Copy every line of the entries that has the string "forums" in it.
[[ Provided entries open ]]
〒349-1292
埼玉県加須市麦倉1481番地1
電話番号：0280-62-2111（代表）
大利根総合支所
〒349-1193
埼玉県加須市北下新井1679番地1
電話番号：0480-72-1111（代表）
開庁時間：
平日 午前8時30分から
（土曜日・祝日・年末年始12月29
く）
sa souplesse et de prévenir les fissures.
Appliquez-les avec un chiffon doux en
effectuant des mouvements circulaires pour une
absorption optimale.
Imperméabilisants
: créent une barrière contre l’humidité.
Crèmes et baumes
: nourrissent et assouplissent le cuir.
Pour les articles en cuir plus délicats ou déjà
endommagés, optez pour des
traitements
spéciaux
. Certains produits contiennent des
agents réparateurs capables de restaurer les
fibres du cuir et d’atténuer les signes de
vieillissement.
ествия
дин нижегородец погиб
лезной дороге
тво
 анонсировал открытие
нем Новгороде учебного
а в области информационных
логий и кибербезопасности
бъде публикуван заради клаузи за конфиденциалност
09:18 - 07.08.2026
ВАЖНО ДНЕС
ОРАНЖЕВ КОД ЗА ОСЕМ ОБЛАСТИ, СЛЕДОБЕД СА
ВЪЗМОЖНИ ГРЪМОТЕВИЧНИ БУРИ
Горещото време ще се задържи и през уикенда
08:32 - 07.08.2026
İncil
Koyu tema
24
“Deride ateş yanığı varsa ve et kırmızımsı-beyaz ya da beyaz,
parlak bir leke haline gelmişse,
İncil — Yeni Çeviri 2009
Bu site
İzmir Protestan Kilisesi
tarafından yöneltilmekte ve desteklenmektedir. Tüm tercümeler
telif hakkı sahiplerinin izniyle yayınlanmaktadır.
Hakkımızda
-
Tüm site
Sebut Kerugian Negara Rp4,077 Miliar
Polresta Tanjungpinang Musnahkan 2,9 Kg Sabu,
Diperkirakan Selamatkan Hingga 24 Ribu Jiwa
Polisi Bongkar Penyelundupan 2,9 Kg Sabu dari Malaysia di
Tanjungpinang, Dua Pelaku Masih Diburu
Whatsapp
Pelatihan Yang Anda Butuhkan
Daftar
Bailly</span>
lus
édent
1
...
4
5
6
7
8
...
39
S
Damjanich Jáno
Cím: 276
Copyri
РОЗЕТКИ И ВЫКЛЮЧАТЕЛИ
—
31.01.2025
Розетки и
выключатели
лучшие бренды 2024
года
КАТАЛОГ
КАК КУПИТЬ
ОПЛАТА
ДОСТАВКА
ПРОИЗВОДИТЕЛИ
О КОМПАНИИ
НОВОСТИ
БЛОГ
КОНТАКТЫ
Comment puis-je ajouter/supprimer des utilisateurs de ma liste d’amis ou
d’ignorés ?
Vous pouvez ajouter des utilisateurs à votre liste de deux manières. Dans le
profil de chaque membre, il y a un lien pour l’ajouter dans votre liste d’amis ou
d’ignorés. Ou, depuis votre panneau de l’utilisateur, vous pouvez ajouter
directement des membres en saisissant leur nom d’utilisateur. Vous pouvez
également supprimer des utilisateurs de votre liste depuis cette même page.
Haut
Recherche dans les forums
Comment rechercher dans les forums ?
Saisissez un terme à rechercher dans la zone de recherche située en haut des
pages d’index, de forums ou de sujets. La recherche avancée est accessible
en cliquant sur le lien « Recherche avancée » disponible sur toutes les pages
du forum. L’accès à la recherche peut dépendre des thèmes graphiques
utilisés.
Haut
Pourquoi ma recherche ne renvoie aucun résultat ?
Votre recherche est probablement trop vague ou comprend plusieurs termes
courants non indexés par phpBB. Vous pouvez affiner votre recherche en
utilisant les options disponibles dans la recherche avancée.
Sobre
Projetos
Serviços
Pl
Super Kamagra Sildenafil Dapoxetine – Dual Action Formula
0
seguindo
[[ Provided entries closed ]]
**Response area**
Recherche dans les forums
Comment rechercher dans les forums ?
pages d’index, de forums ou de sujets. La recherche avancée est accessible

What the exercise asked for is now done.